Mercredi 7 Mars 2012

Planche de Max Kohn, Président de la loge Sigmund Freud, le 4 mars 2012



L’histoire du B’nai B’rith : des frères aux fils
L’histoire du B’nai B’rith : des frères aux fils

Max Kohn(1)


Cornelia Wilhelm est professeur au département d’histoire et d’études juives de l’Université Emory aux États-Unis ainsi qu’au département d’histoire de l’Université Ludwig Maximilian à Munich en Allemagne. Son livre (2) porte sur l’histoire du B’nai B’rith entre 1843 et 1914. C’est un ouvrage d’historien qui permet au lecteur de mieux comprendre l’histoire du B’nai B’rith au XIXe siècle et sa place aujourd’hui. C’est complémentaire du livre de David Malkam.(3)

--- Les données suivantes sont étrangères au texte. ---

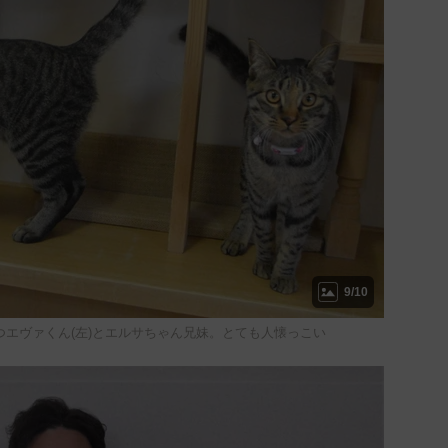
9/10
つエヴァくん(左)とエルサちゃん兄妹。とても人懐っこい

Communauté, congrégation, société

La transition d’une communauté comme la kehillah à la société moderne composée d’individus est au centre de ce livre. La congrégation américaine avait exclusivement des fonctions religieuses plutôt que des fonctions communautaires au début du XIXe siècle. Cette congrégation américaine est organisée par des hommes d’une façon démocratique plutôt que par une institution religieuse ou par l’État. Les Juifs qui n’avaient pas l’obligation de rejoindre une telle congrégation étaient confrontés à la possibilité de vivre des modèles citoyens nouveaux au niveau religieux en tant qu’Américains.

L’Alliance avec Dieu

La société américaine est une société ouverte qui permet aux Juifs qui arrivent au XIXe siècle de trouver une place en tant qu’individu et rejoindre cette société librement. Ce qui était particulièrement significatif pour la nouvelle identité du groupe d’immigrant c’était l’Alliance avec Dieu. Cette Alliance unissait les membres individuels d’un groupe à l’intérieur d’une communauté et cela servait aussi pour faire le relais vers l’identité nationale américaine qui s’était aussi définie selon ce modèle. Il faut ajouter à cela que les dirigeants du mouvement réformiste se posaient la question de savoir comment maintenir l’identité juive et l’universalisme juif en essayant d’orienter ce particularisme juif qu’était l’Alliance entre Dieu et Abraham vers une sorte de mission qui portait vers l’intérieur mais qui pouvait aussi porter vers l’extérieur. Ainsi, l’Alliance avec Dieu était un point de départ pour s’impliquer de manière importante dans le judaïsme moderne dans la société civile. Pour réaliser sa mission, Israël devait maintenir son identité et s’assurer qu’elle ne perdait pas son essence dans son désir d’acculturation.
Cette société américaine qu’il n’y a ni à idéaliser ni à rejeter est une société qui permet donc au désir du sujet ou au désir du groupe de trouver sa place. Et massivement on peut dire que le B’nai B’rith a représenté au XIXe siècle un espace transitionnel pour les Juifs allemands qui sont venus s’installer aux États-Unis à cette époque-là entre une tradition religieuse orthodoxe qu’ils avaient déjà remis en question avec le mouvement réformiste et la société américaine elle-même.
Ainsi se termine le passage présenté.